Material for this task START

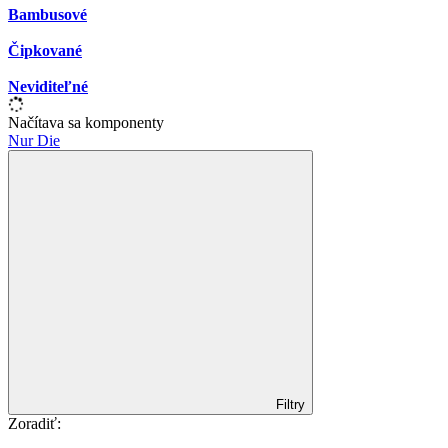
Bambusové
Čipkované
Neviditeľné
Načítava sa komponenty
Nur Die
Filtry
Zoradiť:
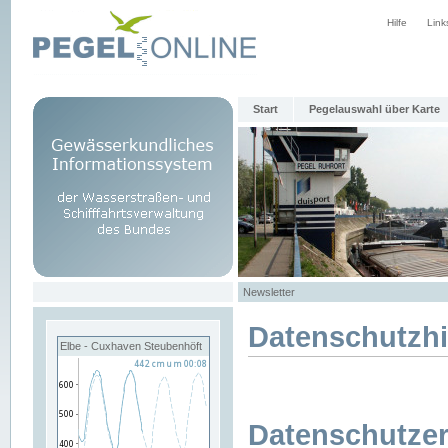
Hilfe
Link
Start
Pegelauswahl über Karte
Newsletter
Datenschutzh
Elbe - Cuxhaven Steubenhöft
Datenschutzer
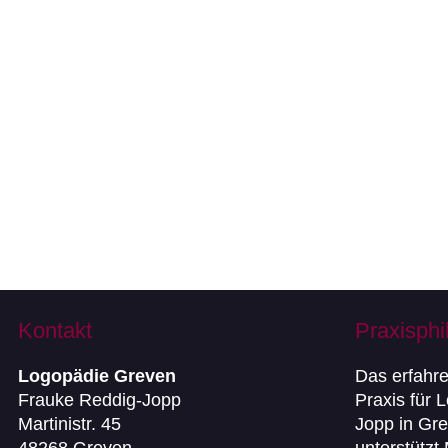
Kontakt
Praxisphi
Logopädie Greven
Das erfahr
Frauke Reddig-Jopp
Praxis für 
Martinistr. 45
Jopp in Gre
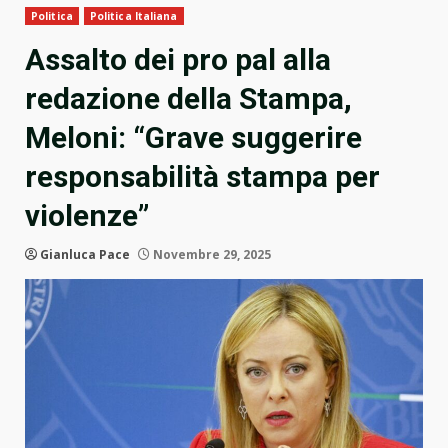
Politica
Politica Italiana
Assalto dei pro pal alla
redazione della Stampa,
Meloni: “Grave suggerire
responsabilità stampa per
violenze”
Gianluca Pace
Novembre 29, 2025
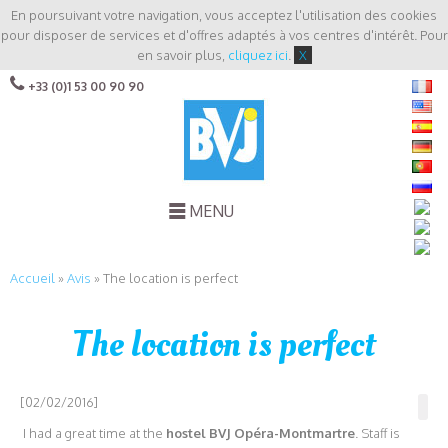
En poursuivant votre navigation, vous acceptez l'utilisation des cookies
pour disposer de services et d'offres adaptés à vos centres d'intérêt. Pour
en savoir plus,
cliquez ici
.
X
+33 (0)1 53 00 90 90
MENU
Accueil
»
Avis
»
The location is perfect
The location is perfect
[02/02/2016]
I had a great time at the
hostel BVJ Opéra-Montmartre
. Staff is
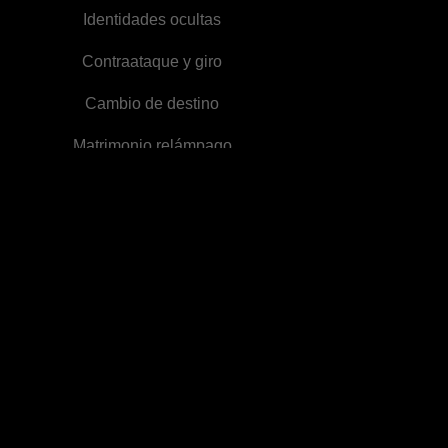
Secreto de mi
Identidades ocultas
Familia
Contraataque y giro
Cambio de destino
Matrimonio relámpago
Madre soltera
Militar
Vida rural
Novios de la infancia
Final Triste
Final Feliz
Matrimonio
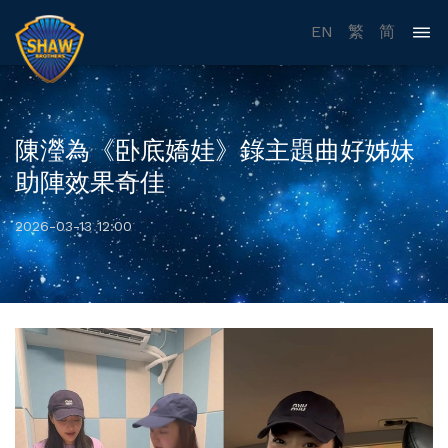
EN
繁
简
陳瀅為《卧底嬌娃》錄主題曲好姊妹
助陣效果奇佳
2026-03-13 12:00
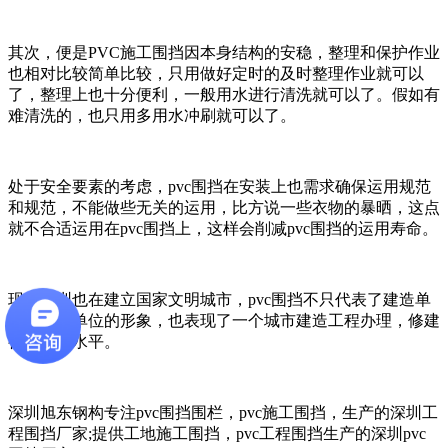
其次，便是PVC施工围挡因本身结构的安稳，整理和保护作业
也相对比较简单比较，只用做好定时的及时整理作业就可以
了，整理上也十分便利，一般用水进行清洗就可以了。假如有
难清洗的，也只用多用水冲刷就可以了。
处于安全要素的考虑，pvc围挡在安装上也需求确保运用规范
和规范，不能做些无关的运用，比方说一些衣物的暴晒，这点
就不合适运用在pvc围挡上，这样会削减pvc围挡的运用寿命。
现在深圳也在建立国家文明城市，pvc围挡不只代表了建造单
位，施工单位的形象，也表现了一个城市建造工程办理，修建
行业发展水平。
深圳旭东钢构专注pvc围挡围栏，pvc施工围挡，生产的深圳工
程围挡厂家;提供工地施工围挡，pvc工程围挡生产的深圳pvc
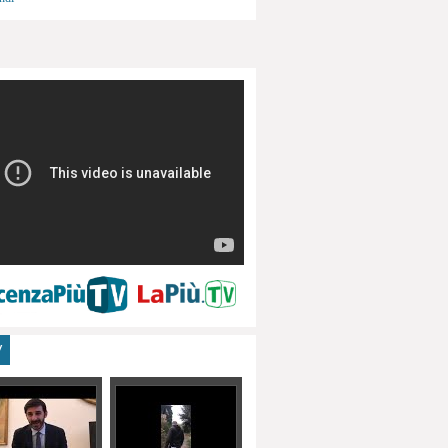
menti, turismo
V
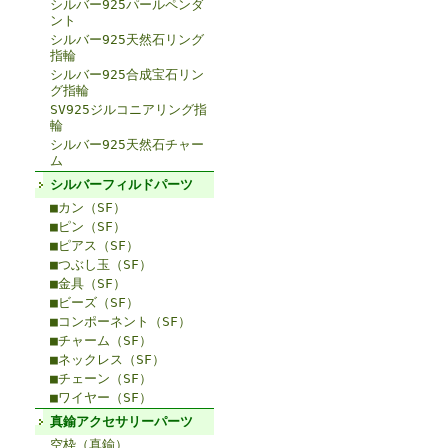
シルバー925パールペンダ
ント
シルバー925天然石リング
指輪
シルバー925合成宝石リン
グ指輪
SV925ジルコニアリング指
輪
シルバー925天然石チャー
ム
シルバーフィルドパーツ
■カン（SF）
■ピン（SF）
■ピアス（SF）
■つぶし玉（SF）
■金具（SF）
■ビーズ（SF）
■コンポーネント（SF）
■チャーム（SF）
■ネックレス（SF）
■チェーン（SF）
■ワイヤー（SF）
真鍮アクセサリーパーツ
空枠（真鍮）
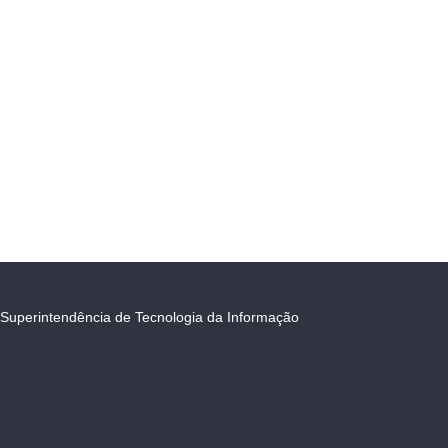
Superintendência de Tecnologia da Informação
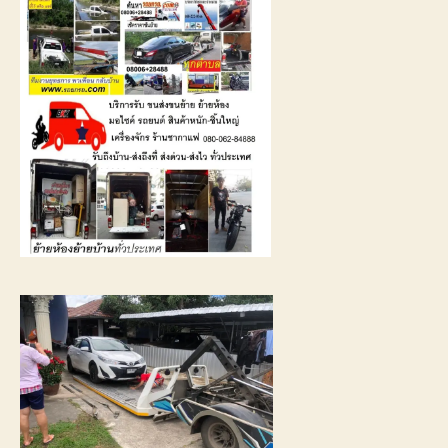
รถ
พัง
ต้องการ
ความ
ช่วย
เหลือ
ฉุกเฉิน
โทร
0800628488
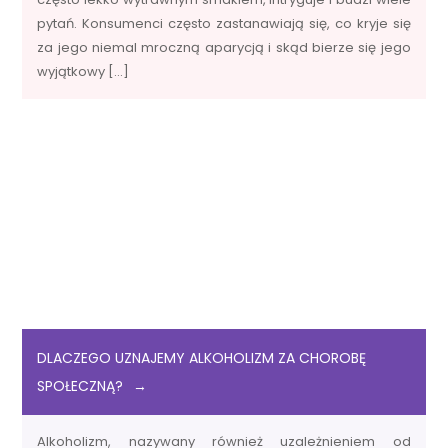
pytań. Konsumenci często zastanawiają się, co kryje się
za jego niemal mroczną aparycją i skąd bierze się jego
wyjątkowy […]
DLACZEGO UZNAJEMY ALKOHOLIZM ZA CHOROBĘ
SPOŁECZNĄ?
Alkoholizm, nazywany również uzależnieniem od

Material for this task END

Exercise directions ::
Transcribe only these lines, exactly: the first line of the listing, every line after it, and the line with "Identidades ocultas", where the copy ends. Include no picture.

Reply ::
Bambusové
Čipkované
Neviditeľné
Načítava sa komponenty
Nur Die
Filtry
Zoradiť:
Hilfe
Link
Start
Pegelauswahl über Karte
Newsletter
Datenschutzh
Elbe - Cuxhaven Steubenhöft
Datenschutzer
Kontakt
Praxisphi
Logopädie Greven
Das erfahr
Frauke Reddig-Jopp
Praxis für 
Martinistr. 45
Jopp in Gre
Politica
Politica Italiana
Assalto dei pro pal alla
redazione della Stampa,
Meloni: “Grave suggerire
responsabilità stampa per
violenze”
Gianluca Pace
Novembre 29, 2025
En poursuivant votre navigation, vous acceptez l'utilisation des cookies
pour disposer de services et d'offres adaptés à vos centres d'intérêt. Pour
en savoir plus,
cliquez ici
.
X
+33 (0)1 53 00 90 90
MENU
Accueil
»
Avis
»
The location is perfect
The location is perfect
[02/02/2016]
I had a great time at the
hostel BVJ Opéra-Montmartre
. Staff is
Secreto de mi
Identidades ocultas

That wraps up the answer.